Cinq ans plus tard, un précieux tableau du musée de Metz : le Pâtre, nous montre déjà Corot plus d’accord avec lui-même. Nous ne saurions mieux faire que d’en emprunter la description à M. Émile Michel[1] : « C’est vers la fin du jour ; le soleil vient de disparaître d’un ciel clair et pur ; la pâle silhouette des montagnes lointaines se détache à peine sur l’or du couchant. Les profondeurs des grands arbres sont pleines de mystère et déjà une ombre bleuâtre envahit les vallées. Un ruisseau rapide court au premier plan parmi les gazons qu’il anime. Des chèvres folâtrent et broutent çà et là, pendant qu’adossé au tronc élevé d’un jeune arbre, un pâtre jette dans le silence du soir sa rustique chanson.

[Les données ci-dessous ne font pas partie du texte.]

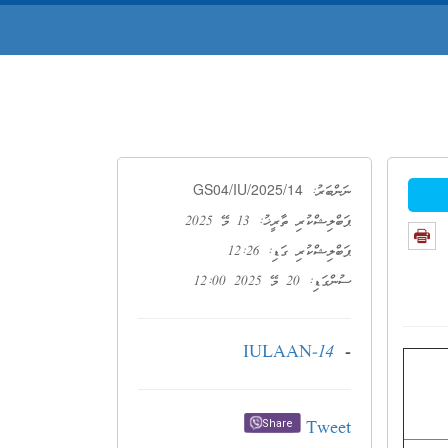
GS04/IU/2025/14
ނަންބަރު:
ޕަބްލިޝްކުރި ތާރީޚު: 13 މޭ 2025
ޕަބްލިޝްކުރި ގަޑި: 12:26
ސުންގަޑި: 20 މޭ 2025 12:00
IULAAN-14
-
Tweet
Share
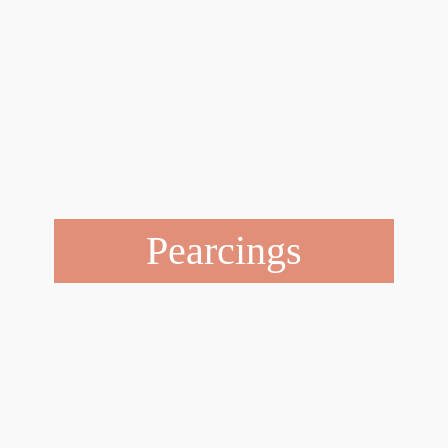
Pearcings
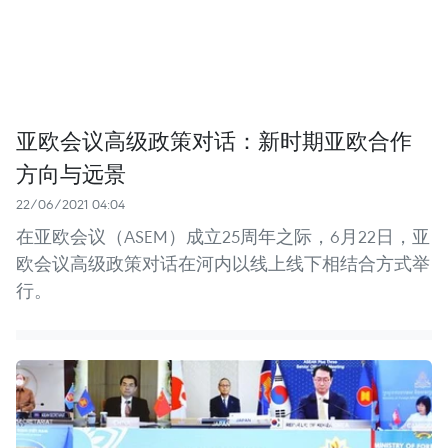
亚欧会议高级政策对话：新时期亚欧合作
方向与远景
22/06/2021 04:04
在亚欧会议（ASEM）成立25周年之际，6月22日，亚
欧会议高级政策对话在河内以线上线下相结合方式举
行。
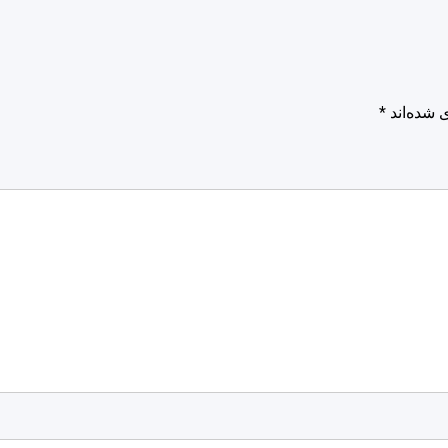
 شده‌اند
*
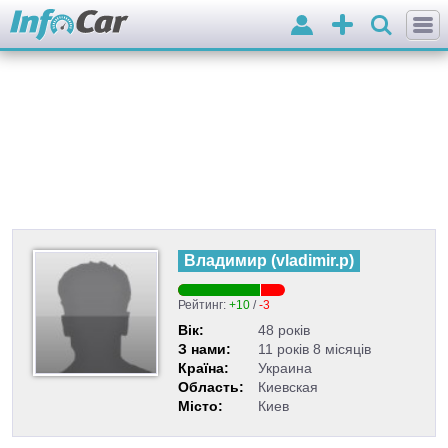
Вхід
Додати
оголошення
Владимир
(
vladimir.p
)
Рейтинг:
+10
/
-3
Вік:
48 років
З нами:
11 років 8 місяців
Країна:
Украина
Область:
Киевская
Місто:
Киев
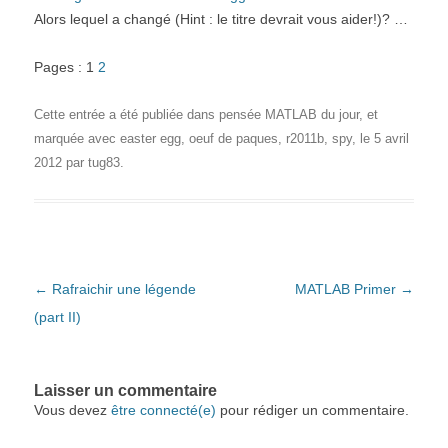
Alors lequel a changé (Hint : le titre devrait vous aider!)? …
Pages : 1
2
Cette entrée a été publiée dans
pensée MATLAB du jour
, et
marquée avec
easter egg
,
oeuf de paques
,
r2011b
,
spy
, le
5 avril
2012
par
tug83
.
Navigation des articles
←
Rafraichir une légende
MATLAB Primer
→
(part II)
Laisser un commentaire
Vous devez
être connecté(e)
pour rédiger un commentaire.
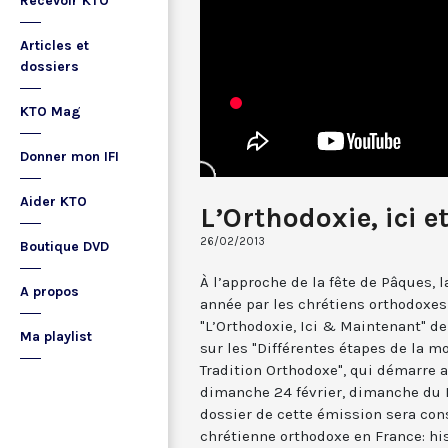
Recevoir KTO
Articles et
dossiers
KTO Mag
Donner mon IFI
Aider KTO
L’Orthodoxie, ici 
26/02/2013
Boutique DVD
À l’approche de la fête de Pâques, l
A propos
année par les chrétiens orthodoxes
"L’Orthodoxie, Ici & Maintenant" de
Ma playlist
sur les "Différentes étapes de la m
Tradition Orthodoxe", qui démarre a
dimanche 24 février, dimanche du P
dossier de cette émission sera co
chrétienne orthodoxe en France: his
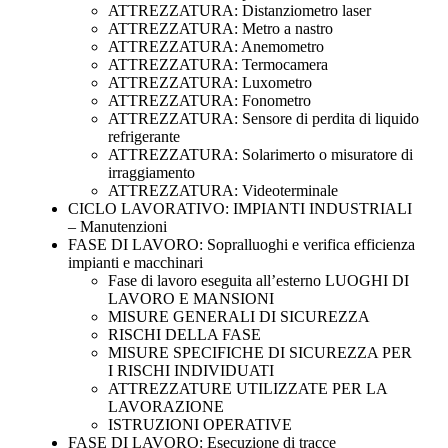
ATTREZZATURA: Distanziometro laser
ATTREZZATURA: Metro a nastro
ATTREZZATURA: Anemometro
ATTREZZATURA: Termocamera
ATTREZZATURA: Luxometro
ATTREZZATURA: Fonometro
ATTREZZATURA: Sensore di perdita di liquido
refrigerante
ATTREZZATURA: Solarimerto o misuratore di
irraggiamento
ATTREZZATURA: Videoterminale
CICLO LAVORATIVO: IMPIANTI INDUSTRIALI
– Manutenzioni
FASE DI LAVORO: Sopralluoghi e verifica efficienza
impianti e macchinari
Fase di lavoro eseguita all’esterno LUOGHI DI
LAVORO E MANSIONI
MISURE GENERALI DI SICUREZZA
RISCHI DELLA FASE
MISURE SPECIFICHE DI SICUREZZA PER
I RISCHI INDIVIDUATI
ATTREZZATURE UTILIZZATE PER LA
LAVORAZIONE
ISTRUZIONI OPERATIVE
FASE DI LAVORO: Esecuzione di tracce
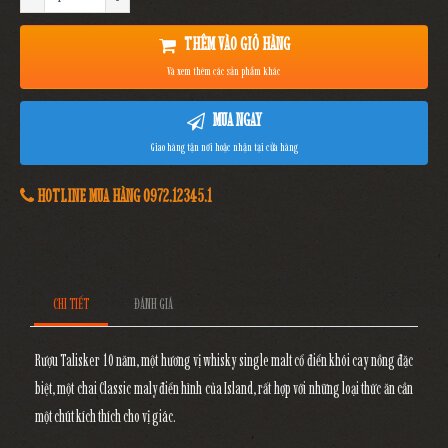
THÊM VÀO GIỎ HÀNG
Và xem thêm các sản phẩm khác
MUA NGAY
Giao hàng tận nơi hoặc nhận tại cửa hàng
HOTLINE MUA HÀNG 0972.12345.1
CHI TIẾT
ĐÁNH GIÁ
Rượu Talisker 10 năm, một hương vị whisky single malt cổ điển khói cay nồng đặc
biệt, một chai Classic maly điển hình của Island, rất hợp với những loại thức ăn cần
một chút kích thích cho vị giác.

Il semble que le souffle d’un air plus pur vous anime et en même temps qu’une impression de calme et de recueillement, je ne sais quel parfum d’antiquité et de nature vous pénètre peu à peu… » Corot, paraît-il, avait gardé pour ce tableau une prédilection particulière, comme s’il eût eu le sentiment qu’il avait marqué pour lui le commencement de l’émancipation.

  1. Étude historique et critique sur le musée de peinture de la ville de Metz ; 1868.